Le 13 septembre 2022, la police serbe a annoncé que la marche clôturant les célébrations de l’EuroPride à Belgrade était interdite. Forbidden Colours dénonce cette décision.
L’incapacité à organiser et à sécuriser l’événement pour des centaines de militants des droits humains démontre que le droit de tous les citoyens de manifester et de protester pacifiquement n’est pas garanti en Serbie. Cela montre que les valeurs clés de l’UE que sont la démocratie et l’état de droit ne sont pas solidement ancrées dans le pays. Il reste également beaucoup de travail pour s’assurer que la Charte des droits fondamentaux de l’UE soit pleinement approuvée et appliquée en Serbie.
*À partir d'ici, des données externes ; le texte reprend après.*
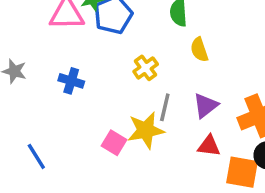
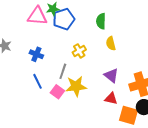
purple triangle: (205, 106) -> (111, 76), turned -49
gray line: (165, 107) -> (63, 71), moved
blue line: (36, 156) -> (37, 81), moved

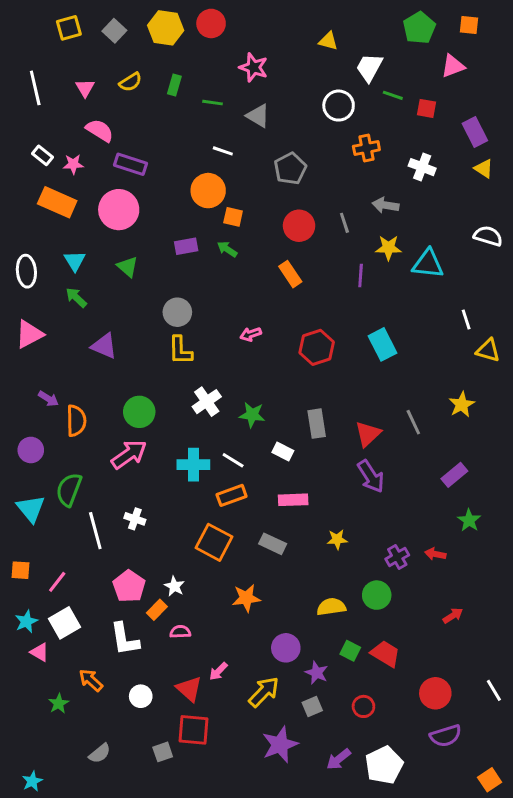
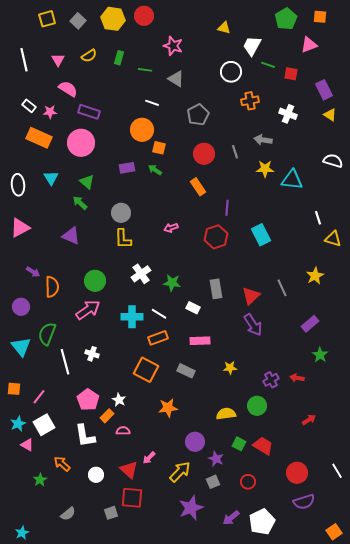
purple line: (361, 276) -> (227, 208), moved
green arrow: (76, 298) -> (80, 203), moved

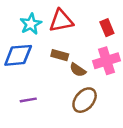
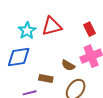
brown rectangle: (60, 55) -> (46, 79), moved

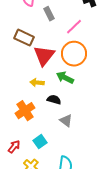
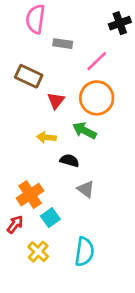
gray rectangle: (49, 14) -> (63, 44), turned -56
red triangle: (44, 56) -> (56, 101), size x0.6
orange cross: (25, 111) -> (30, 195), moved

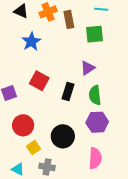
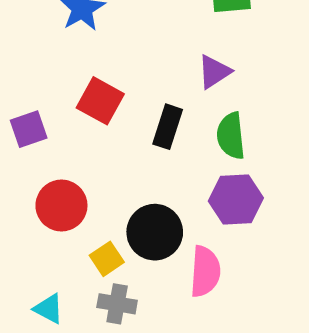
yellow square: (34, 148) -> (107, 259), moved
pink semicircle: (95, 158) -> (205, 271), moved

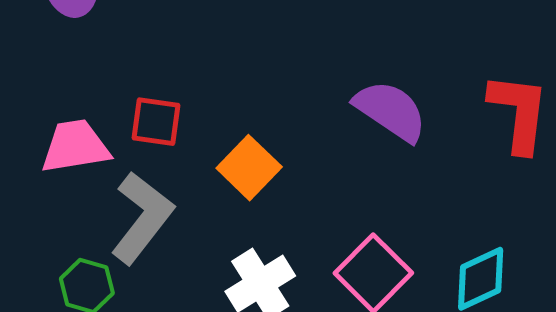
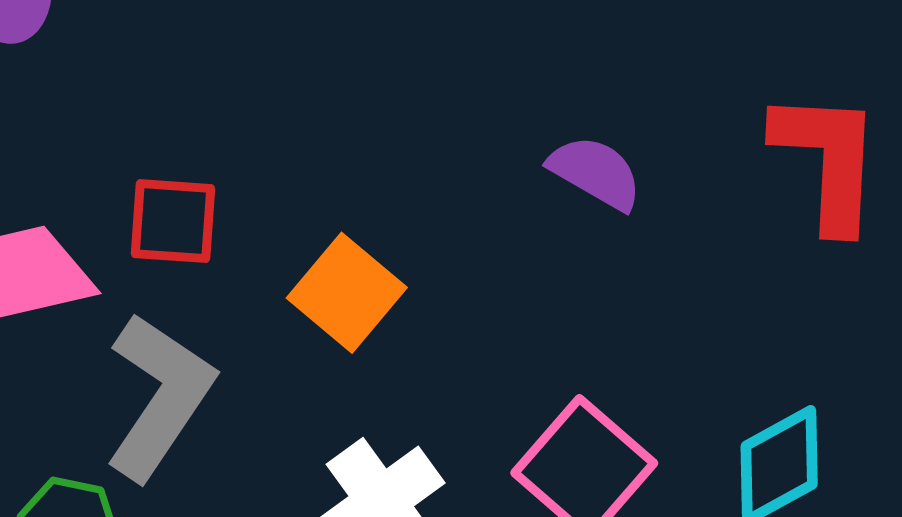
purple semicircle: (391, 111) -> (596, 173), size x0.7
Cette interdiction est sans aucun doute un recul dans le processus d’adhésion de la Serbie à l’Union européenne, démontrant que le pays est loin de répondre aux exigences.
À la lumière de cette décision, Forbidden Colours appelle le gouvernement serbe à déployer des efforts concrets et immédiats pour garantir et protéger les droits humains de toutes les personnes LGBTIQ+ dans le pays, et demande à la Commission européenne ainsi qu’au Conseil européen de prendre scrupuleusement en compte la situation des personnes LGBTIQ+ en Serbie avant d’accorder au pays l’adhésion à l’UE.
Cette interdiction donne une mauvaise image de la Première ministre serbe Ana Brnabić, qui avait promis une organisation sûre de l’EuroPride en 2019. Mais une lourde responsabilité incombe également au président serbe pro-russe Aleksandar Vučić. Son intervention fin août appelant à l’annulation ou au report des célébrations de l’EuroPride a alimenté le sentiment parmi les manifestants opposés aux droits humains que la marche n’était pas la bienvenue à Belgrade et devait être arrêtée.
L’organisation derrière l’EuroPride à Belgrade a déjà annoncé qu’elle contesterait l’interdiction devant les tribunaux.
Pourtant, la Belgique a affiché un soutien décisif à l’événement, aidant à accroître la pression internationale sur le gouvernement serbe pour s’assurer que la marche pacifique ait lieu. Le 13 septembre, Petra de Sutter, vice-première ministre de Belgique, a participé au panel d’ouverture de la conférence internationale sur les droits humains, un événement qui a rassemblé des centaines de militants discutant des moyens d’améliorer la situation des personnes LGBTIQ+ en Serbie et au-delà. Le 14 septembre, le directeur exécutif de Forbidden Colours, Rémy Bonny, a animé un panel sur la manière de garantir l’égalité, la diversité et la sécurité des personnes LGBTIQ+, avec la participation de Stephanie D’Hose, présidente du Sénat de Belgique.
Le 16 septembre, Pascal Smet, secrétaire d’État de la Région de Bruxelles-Capitale chargé des Relations internationales, a pris la parole lors du panel de clôture de la conférence. Il a également participé l’après-midi à un panel sur la manière de rendre les villes plus ouvertes et inclusives pour les personnes LGBTIQ+, animé par Vincent Reillon, responsable de la sensibilisation et des politiques chez Forbidden Colours.